Over the past year, shares of Globus Medical have underperformed its industry. The stock has rallied 5.9% compared with the 6.6% rise of the industry.

Other Key Picks

Some other top-ranked stocks in the broader medical space are Zimmer Biomet ZBH, Haemonetics HAE and McKesson MCK.

Zimmer Biomet has an earnings yield of 5.35% compared to the industry’s -3.65%. Zimmer Biomet’s earnings surpassed the Zacks Consensus Estimate in all the trailing four quarters, the average surprise being 7.38%. Its shares have increased 26.9% compared with the industry’s 0.9% increase over the past year.

ZBH carries a Zacks Rank #2 (Buy) at present. You can see the complete list of today’s Zacks #1 Rank (Strong Buy) stocks here.

Haemonetics, carrying a Zacks Rank #2 at present, has an earnings yield of 3.85% against the industry’s -3.65%. Haemonetics’ shares have risen 26.8% compared with the industry’s 0.9% increase over the past year.

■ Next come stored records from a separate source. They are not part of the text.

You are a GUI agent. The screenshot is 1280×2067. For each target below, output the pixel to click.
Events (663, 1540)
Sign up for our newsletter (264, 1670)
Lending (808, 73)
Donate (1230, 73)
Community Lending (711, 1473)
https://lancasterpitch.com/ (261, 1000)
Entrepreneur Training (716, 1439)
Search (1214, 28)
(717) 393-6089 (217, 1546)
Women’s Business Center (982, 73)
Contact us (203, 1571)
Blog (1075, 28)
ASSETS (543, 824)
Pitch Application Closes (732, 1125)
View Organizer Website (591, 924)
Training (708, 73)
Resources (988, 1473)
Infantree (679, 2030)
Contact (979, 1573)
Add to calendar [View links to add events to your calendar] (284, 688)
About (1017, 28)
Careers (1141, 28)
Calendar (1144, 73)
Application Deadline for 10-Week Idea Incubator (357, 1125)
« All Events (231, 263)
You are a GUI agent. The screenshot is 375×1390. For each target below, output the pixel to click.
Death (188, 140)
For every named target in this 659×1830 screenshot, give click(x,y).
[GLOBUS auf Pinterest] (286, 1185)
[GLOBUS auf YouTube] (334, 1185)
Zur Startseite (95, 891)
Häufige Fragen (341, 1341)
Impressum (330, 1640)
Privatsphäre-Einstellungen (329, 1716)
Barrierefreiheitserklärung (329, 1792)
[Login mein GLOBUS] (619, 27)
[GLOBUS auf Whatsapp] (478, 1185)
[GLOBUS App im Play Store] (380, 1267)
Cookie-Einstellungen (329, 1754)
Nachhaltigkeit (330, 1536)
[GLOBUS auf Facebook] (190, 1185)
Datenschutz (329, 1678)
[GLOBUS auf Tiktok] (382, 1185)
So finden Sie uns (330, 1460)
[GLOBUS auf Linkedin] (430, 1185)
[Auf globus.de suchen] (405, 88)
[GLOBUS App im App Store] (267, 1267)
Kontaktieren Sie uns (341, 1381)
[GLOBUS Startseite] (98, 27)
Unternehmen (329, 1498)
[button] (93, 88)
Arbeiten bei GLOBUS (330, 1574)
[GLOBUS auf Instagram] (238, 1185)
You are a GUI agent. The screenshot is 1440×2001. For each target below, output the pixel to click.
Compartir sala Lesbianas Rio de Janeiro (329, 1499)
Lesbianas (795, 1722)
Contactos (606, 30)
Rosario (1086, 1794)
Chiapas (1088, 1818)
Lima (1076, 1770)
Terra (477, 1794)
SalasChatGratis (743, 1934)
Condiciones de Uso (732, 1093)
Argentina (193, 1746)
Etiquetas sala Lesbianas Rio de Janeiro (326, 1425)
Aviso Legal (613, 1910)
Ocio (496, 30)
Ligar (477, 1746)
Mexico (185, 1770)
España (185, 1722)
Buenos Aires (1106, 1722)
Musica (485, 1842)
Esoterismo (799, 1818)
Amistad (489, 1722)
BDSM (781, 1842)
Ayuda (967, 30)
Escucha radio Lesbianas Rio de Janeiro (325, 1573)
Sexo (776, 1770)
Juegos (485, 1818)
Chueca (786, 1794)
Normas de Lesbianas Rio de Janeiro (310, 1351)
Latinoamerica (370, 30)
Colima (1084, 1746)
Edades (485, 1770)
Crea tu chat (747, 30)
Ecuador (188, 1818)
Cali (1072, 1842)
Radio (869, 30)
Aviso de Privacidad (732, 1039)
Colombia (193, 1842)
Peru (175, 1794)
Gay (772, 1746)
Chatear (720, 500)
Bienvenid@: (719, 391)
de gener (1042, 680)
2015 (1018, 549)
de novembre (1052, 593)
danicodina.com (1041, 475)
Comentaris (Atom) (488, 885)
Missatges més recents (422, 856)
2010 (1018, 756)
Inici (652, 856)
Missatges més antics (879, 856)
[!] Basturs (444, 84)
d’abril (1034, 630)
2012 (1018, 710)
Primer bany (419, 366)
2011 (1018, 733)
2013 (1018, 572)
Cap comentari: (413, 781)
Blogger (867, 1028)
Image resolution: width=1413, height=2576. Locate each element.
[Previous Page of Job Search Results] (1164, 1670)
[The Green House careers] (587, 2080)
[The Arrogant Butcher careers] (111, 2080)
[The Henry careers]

HAE’s earnings surpassed estimates in all the trailing four quarters, the average surprise being 12.21%.

McKesson, sporting a Zacks Rank #2 at present, has an estimated earnings growth rate of  14.33% for the next year. Shares of MCK have risen 17.6% compared with the industry’s 15% growth over the past year.

MCK’s earnings surpassed estimates in three of the trailing four quarters and missed the same in one, the average surprise being 4.48%.